# Linear Classification

In [3]:
import os
import numpy as np
import pandas as pd
from sklearn import datasets
import matplotlib.pyplot as plt

## The MNIST Dataset

Download the MNIST dataset files `mnist_train_uint8.npz` and `mnist_test_uint8.npz` from resources.

In [4]:
train_data = np.load('mnist_train_uint8.npz', allow_pickle=True)
train_X, train_y = train_data['X'], train_data['y']

test_data = np.load('mnist_test_uint8.npz', allow_pickle=True)
test_X, test_y = test_data['X'], test_data['y']

assert train_X.shape[0] == train_y.shape[0]
assert test_X.shape[0] == test_y.shape[0]

N_train = train_X.shape[0]
N_test = test_X.shape[0]

print(f'Training set size: {N_train}, Test set size: {N_test}')

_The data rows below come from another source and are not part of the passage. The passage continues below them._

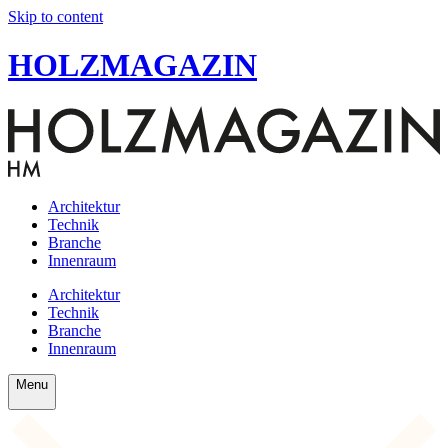
Skip to content
HOLZMAGAZIN
Architektur
Technik
Branche
Innenraum
Architektur
Technik
Branche
Innenraum
Menu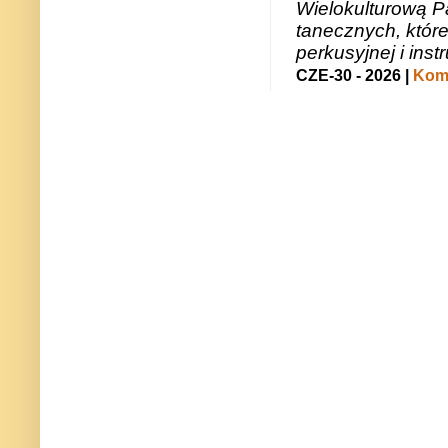
Wielokulturową P
tanecznych, któr
perkusyjnej i in
CZE-30 - 2026 |
Kome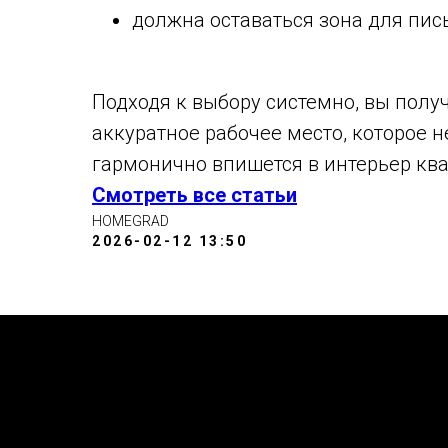
должна оставаться зона для пис
Подходя к выбору системно, вы полу
аккуратное рабочее место, которое н
гармонично впишется в интерьер кв
Смотреть все статьи
HOMEGRAD
2026-02-12 13:50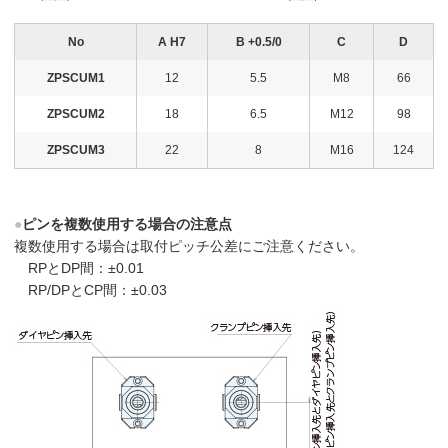
No
A H7
B +0.5/0
C
D
ZPSCUM1
12
5.5
M8
66
ZPSCUM2
18
6.5
M12
98
ZPSCUM3
22
8
M16
124
●
ピンを複数使用する場合の注意点
複数使用する場合は取付ピッチ公差にご注意ください。
RPとDP間：±0.01
RP/DPとCP間：±0.03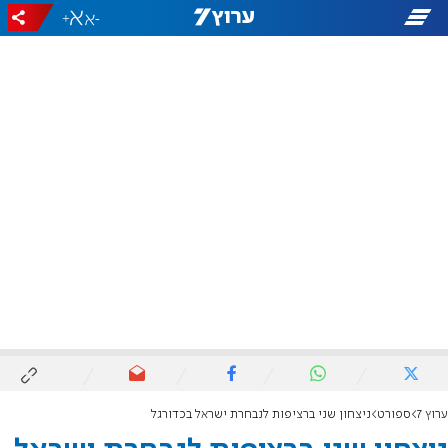
+
-
ערוץ 7
ספורט
ניצחון שני ברציפות לנבחרת ישראל בכדורגל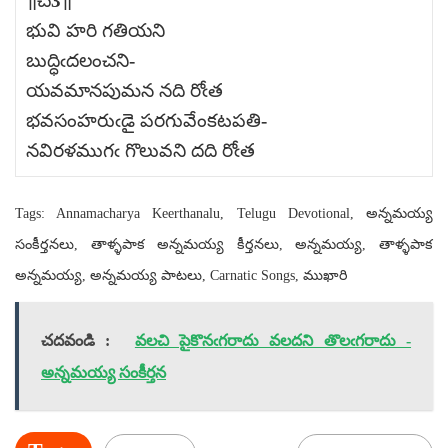
॥చ3॥
భువి హరి గతియని
బుద్ధిఁదలంచని-
యవమానపుమన నది రోఁత
భవసంహరుఁడై పరగువేంకటపతి-
నవిరళముగఁ గొలువని దది రోఁత
Tags: Annamacharya Keerthanalu, Telugu Devotional, అన్నమయ్య
సంకీర్తనలు, తాళ్ళపాక అన్నమయ్య కీర్తనలు, అన్నమయ్య, తాళ్ళపాక
అన్నమయ్య, అన్నమయ్య పాటలు, Carnatic Songs, ముఖారి
చదవండి :
వలచి పైకొనఁగరాదు వలదని తొలఁగరాదు -
అన్నమయ్య సంకీర్తన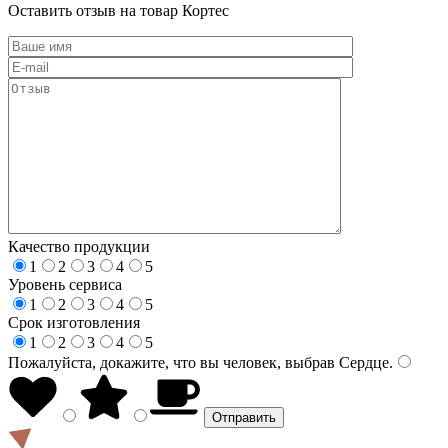
Оставить отзыв на товар Кортес
Качество продукции
1
2
3
4
5
Уровень сервиса
1
2
3
4
5
Срок изготовления
1
2
3
4
5
Пожалуйста, докажите, что вы человек, выбрав
Сердце
.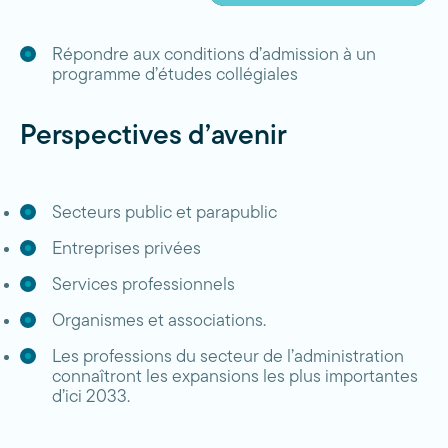
Répondre aux conditions d’admission à un
programme d’études collégiales
Perspectives d’avenir
Secteurs public et parapublic
Entreprises privées
Services professionnels
Organismes et associations.
Les professions du secteur de l’administration
connaîtront les expansions les plus importantes
d’ici 2033.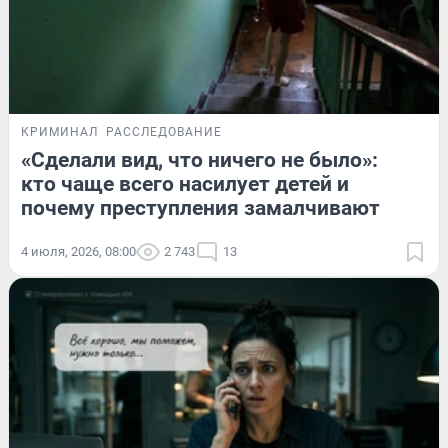
КРИМИНАЛ
РАССЛЕДОВАНИЕ
«Сделали вид, что ничего не было»:
кто чаще всего насилует детей и
почему преступления замалчивают
4 июля, 2026, 08:00
2 743
13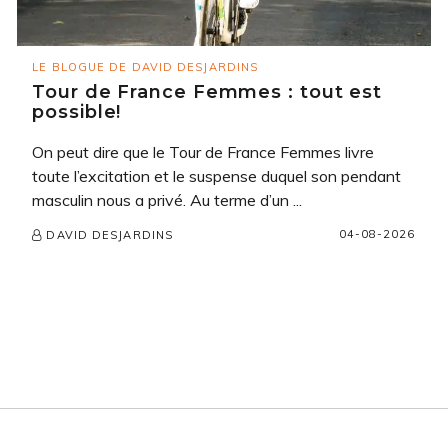
LE BLOGUE DE DAVID DESJARDINS
Tour de France Femmes : tout est
possible!
On peut dire que le Tour de France Femmes livre
toute l’excitation et le suspense duquel son pendant
masculin nous a privé. Au terme d’un ...
04-08-2026
DAVID DESJARDINS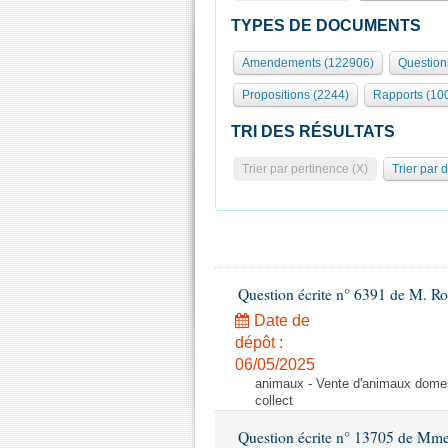
TYPES DE DOCUMENTS
Amendements (122906)
Question
Propositions (2244)
Rapports (10
TRI DES RÉSULTATS
Trier par pertinence (X)
Trier par 
Question écrite n° 6391 de M. R
Date de
dépôt :
06/05/2025
animaux - Vente d'animaux domest
collect
Question écrite n° 13705 de Mme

train_X.shape, train_y.shape

FileNotFoundError: [Errno 2] No such file or directory: 'mnist_train_uint8.npz'

Each digit can represented by a $784$-D vector (flattened $28 \times 28$ image) and has a corresponding target digit label. We apply the reshape transform now.

In [5]:
train_X = train_X.reshape(-1, 28 * 28) / 255.0
test_X = test_X.reshape(-1, 28 * 28) / 255.0

train_X.shape, train_y.shape

NameError: name 'train_X' is not defined

Let's take a look at the digits distribution in the dataset.

In [None]:
fig, ax = plt.subplots(figsize=(10, 5))
ax.bar(np.unique(train_y), np.bincount(train_y))
ax.set_xticks(np.unique(train_y))
ax.set_xlabel('Class')
ax.set_ylabel('Count')
fig.show()

In [None]:
num_train, num_test = 1000, 100
train_idx = np.random.choice(train_X.shape[0], num_train)
test_idx = np.random.choice(test_X.shape[0], num_test)

We use numpy indexing to get the data at the indices sampled above.

In [None]:
train_data, train_labels = train_X[train_idx], train_y[train_idx].astype(np.int)
test_data, test_labels = test_X[test_idx], test_y[test_idx].astype(np.int)

Let's also take a look at the label distribution for our newly created training data. Ideally, we would like them to be equal in number.

In [None]:
fig, ax = plt.subplots(figsize=(10, 5))
ax.bar(np.unique(train_labels), np.bincount(train_labels))
ax.set_xticks(np.unique(train_labels))
ax.set_xlabel('Class')
ax.set_ylabel('Count')
fig.show()

## Visualize Train Data

In [None]:
fig, axes = plt.subplots(4, 4, figsize=(7, 7))

random_idx = np.random.choice(train_data.shape[0], size=16, replace=False)

for i in range(4):
    for j in range(4):
        idx = j + i * 4
        axes[i, j].imshow(train_data[idx].reshape(28, 28), cmap='gray')
        axes[i, j].axis('off')

fig.show()

## Model Definition

We define a very simple model which outputs the probability of incoming digit belonging to one of the $10$ classes.

$$ 
\begin{align}
\mathbf{p} &= \text{softmax}(XW^T) \tag{$X \in \mathbb{R}^{M \times (D+1)}$, $W \in \mathbb{R}^{K \times (D+1)}$} \\
\text{softmax}(v_i) &= \frac{\exp{v_i}}{\sum_j \exp{v_j}} \tag{$\forall i \in [1, K]$}
\end{align}
$$

$M$ is the number of samples, $D = 784$, $K = 10$ total number of classes.

## Learning using Logistic Regression

In [None]:
from sklearn.linear_model import LogisticRegression

clf = LogisticRegression()
clf.fit(train_data, train_labels)

## Visualize Features

If everything goes well, we should be able to visualize each row of the parameter matrix $W$ defined above and start seeing some patterns. Intuitively, these can be thought of as a visual association of parameters with parts of the image space. Brighter the visual, higher the response signal on interaction with the input.

In [None]:
fig, axes = plt.subplots(figsize=(10, 5), nrows=2, ncols=5, sharex=True, sharey=True)

for i in range(2):
    for j in range(5):
        idx = j + i * 2
        axes[i, j].imshow(clf.coef_[idx].reshape(28, 28), cmap='gray')
        axes[i, j].axis('off')

fig.tight_layout()
fig.show()

## Confusion Matrix

In [None]:
from sklearn.metrics import confusion_matrix

cmat = confusion_matrix(clf.predict(test_data), test_labels)

fig, ax = plt.subplots(figsize=(10,10))
im = ax.imshow(cmat, cmap=plt.cm.viridis)
fig.colorbar(im)
fig.show()